» **Saved data entries**:
------------------------

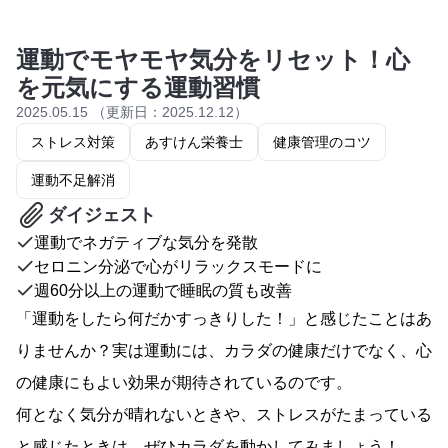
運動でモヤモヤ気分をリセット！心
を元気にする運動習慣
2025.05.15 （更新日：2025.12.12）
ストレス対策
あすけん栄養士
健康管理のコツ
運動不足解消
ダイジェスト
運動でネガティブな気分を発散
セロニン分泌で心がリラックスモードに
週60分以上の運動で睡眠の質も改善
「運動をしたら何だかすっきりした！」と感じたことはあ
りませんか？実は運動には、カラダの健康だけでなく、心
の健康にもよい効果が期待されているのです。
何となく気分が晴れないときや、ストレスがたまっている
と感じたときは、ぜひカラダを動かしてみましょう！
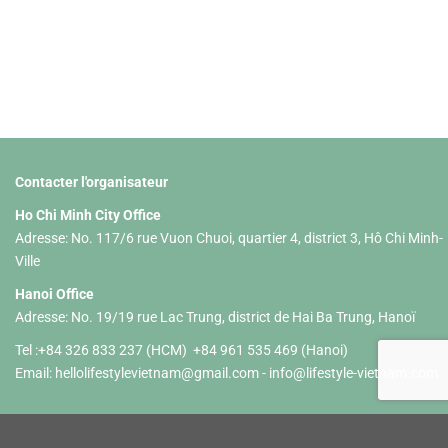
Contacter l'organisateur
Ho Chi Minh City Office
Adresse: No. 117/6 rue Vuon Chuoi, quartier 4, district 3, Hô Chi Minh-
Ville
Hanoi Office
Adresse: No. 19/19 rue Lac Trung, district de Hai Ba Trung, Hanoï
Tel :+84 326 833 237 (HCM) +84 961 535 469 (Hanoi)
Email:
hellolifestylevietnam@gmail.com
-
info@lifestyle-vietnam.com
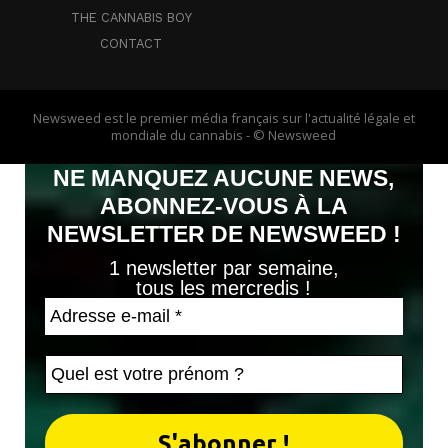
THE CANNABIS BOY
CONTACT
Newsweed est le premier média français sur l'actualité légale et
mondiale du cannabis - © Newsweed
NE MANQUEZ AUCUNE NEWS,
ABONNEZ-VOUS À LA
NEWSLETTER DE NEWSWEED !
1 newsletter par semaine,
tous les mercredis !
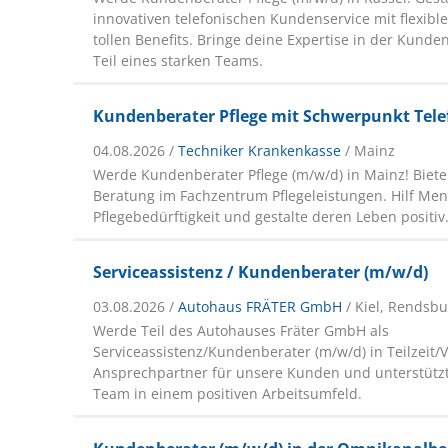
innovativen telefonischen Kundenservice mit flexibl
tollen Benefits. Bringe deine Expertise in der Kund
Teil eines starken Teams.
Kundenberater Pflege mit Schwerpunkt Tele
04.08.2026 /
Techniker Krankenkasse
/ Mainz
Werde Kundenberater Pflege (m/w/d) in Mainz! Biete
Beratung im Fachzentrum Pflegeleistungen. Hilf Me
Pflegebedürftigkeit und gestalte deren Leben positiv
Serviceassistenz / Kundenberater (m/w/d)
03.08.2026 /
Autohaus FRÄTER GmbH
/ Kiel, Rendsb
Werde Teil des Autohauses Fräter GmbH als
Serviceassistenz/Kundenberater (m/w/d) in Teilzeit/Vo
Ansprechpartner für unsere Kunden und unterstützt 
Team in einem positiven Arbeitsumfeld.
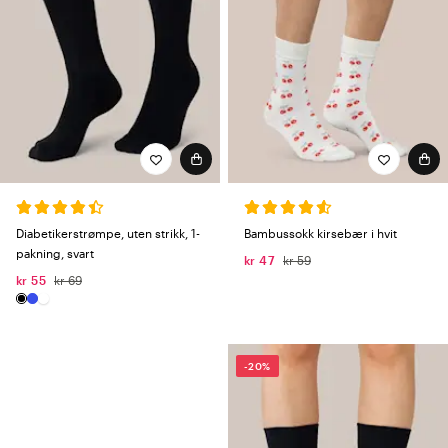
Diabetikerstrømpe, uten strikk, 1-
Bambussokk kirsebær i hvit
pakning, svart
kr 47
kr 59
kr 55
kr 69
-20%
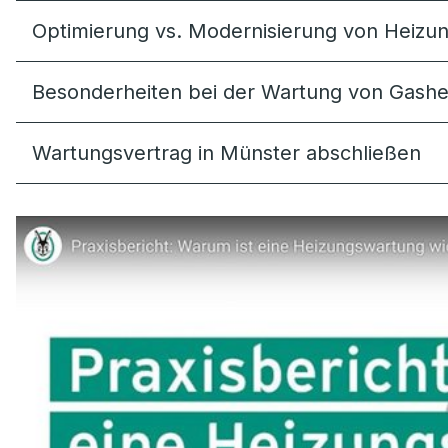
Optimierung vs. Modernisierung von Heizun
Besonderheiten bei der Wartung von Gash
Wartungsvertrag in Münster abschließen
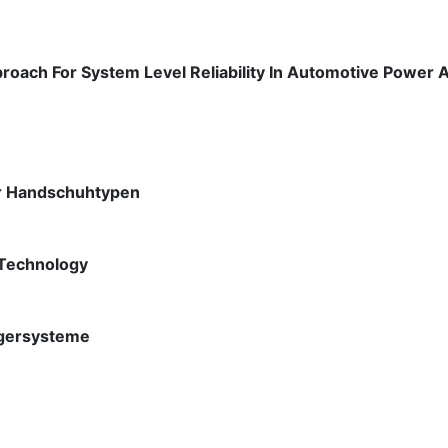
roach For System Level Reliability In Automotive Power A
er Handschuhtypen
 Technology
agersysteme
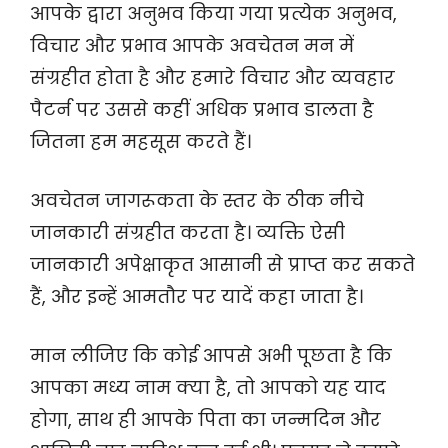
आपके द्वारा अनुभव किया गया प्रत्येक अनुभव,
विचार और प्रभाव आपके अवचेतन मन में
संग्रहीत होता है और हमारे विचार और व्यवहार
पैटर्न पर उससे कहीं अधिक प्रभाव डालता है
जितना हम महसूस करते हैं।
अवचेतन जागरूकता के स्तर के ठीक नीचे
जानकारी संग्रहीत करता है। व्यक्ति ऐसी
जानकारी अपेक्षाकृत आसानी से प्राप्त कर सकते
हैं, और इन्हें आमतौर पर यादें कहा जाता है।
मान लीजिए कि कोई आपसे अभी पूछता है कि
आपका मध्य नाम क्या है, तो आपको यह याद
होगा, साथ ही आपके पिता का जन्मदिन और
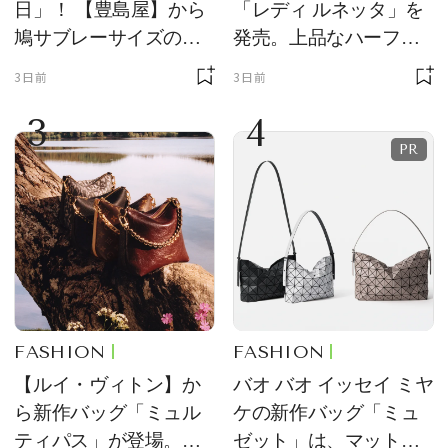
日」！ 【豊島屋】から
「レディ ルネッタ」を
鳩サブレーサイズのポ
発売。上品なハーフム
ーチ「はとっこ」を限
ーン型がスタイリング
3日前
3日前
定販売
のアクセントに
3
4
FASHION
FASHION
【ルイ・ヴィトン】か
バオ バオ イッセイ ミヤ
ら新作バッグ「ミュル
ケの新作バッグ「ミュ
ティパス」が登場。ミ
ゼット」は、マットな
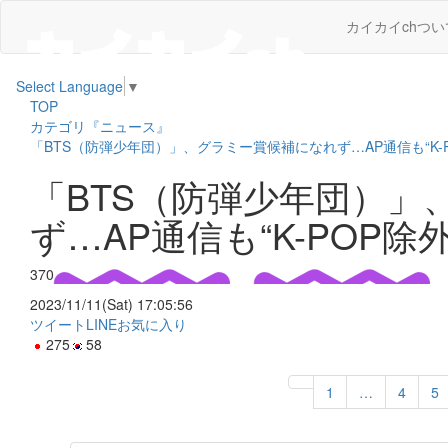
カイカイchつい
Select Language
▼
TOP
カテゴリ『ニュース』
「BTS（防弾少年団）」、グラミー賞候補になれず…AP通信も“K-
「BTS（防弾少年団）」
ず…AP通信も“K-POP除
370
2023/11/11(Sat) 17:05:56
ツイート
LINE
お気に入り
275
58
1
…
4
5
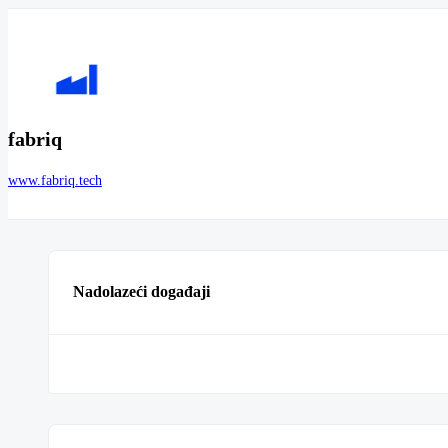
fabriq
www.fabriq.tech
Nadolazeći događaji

------------------------

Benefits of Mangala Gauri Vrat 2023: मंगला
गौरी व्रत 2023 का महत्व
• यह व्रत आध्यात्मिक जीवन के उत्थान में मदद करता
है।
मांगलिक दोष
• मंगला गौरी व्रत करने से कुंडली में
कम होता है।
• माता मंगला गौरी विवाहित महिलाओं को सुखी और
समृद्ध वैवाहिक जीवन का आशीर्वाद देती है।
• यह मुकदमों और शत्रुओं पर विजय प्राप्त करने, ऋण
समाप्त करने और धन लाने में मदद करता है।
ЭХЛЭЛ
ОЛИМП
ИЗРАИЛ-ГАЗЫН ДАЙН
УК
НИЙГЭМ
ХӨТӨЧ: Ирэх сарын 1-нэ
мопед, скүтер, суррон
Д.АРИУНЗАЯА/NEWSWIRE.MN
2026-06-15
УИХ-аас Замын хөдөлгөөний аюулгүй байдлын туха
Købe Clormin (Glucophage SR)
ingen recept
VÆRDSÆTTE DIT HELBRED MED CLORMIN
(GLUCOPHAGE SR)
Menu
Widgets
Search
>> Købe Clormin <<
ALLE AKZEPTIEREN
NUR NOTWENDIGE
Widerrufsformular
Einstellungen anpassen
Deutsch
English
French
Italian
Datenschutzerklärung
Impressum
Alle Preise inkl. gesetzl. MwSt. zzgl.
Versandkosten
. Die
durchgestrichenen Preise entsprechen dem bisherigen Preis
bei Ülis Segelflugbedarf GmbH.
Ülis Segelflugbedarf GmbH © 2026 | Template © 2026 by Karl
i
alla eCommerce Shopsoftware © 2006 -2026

------------------------

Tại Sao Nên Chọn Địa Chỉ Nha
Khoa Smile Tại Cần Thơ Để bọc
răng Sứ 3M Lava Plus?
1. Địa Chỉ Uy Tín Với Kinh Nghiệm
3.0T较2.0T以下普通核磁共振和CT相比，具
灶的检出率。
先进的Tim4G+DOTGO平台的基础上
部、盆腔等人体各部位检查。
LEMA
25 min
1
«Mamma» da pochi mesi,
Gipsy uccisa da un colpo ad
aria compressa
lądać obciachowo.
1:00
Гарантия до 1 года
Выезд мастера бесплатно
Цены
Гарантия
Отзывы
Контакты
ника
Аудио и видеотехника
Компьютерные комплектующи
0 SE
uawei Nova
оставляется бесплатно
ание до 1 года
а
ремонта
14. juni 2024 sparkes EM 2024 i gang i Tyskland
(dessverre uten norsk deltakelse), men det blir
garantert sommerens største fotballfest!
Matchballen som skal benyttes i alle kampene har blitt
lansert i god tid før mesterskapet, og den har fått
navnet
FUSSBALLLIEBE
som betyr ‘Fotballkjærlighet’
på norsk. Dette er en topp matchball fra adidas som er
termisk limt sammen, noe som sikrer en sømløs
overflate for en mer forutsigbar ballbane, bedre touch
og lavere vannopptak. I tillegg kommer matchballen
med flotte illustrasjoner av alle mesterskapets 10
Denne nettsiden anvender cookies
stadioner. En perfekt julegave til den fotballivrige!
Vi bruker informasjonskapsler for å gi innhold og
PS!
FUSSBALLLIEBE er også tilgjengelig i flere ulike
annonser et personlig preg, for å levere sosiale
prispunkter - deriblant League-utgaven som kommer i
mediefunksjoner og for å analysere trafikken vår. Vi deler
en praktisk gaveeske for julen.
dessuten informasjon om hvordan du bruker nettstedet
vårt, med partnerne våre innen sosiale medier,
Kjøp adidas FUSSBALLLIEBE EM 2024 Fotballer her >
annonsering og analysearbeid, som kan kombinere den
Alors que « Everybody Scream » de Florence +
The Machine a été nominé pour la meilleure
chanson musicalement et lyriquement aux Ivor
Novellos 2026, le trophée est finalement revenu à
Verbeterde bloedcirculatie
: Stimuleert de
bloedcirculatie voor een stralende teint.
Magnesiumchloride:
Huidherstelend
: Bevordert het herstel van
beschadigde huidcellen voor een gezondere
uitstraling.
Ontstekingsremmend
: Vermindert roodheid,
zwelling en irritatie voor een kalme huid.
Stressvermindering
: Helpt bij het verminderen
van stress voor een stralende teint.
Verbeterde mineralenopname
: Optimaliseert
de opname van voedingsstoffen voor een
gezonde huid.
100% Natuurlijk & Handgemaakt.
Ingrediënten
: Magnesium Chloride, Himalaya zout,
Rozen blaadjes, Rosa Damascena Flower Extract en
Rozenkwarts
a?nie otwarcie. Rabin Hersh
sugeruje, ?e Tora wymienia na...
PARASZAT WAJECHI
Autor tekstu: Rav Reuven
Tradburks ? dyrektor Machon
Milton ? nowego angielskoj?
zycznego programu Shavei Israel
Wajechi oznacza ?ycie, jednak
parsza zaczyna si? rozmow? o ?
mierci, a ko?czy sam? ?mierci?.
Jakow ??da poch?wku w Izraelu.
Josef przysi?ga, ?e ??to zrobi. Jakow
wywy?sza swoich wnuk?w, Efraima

------------------------

» **INSTRUCTIONS TO FOLLOW**: Working from the data above, extract solely the lines from the one containing "het herstel van" through the one containing "100% Natuurlijk & Handgemaakt.", exactly as they appear, both included.

» **SOLUTION TO THE EXERCISE**:
: Bevordert het herstel van
beschadigde huidcellen voor een gezondere
uitstraling.
Ontstekingsremmend
: Vermindert roodheid,
zwelling en irritatie voor een kalme huid.
Stressvermindering
: Helpt bij het verminderen
van stress voor een stralende teint.
Verbeterde mineralenopname
: Optimaliseert
de opname van voedingsstoffen voor een
gezonde huid.
100% Natuurlijk & Handgemaakt.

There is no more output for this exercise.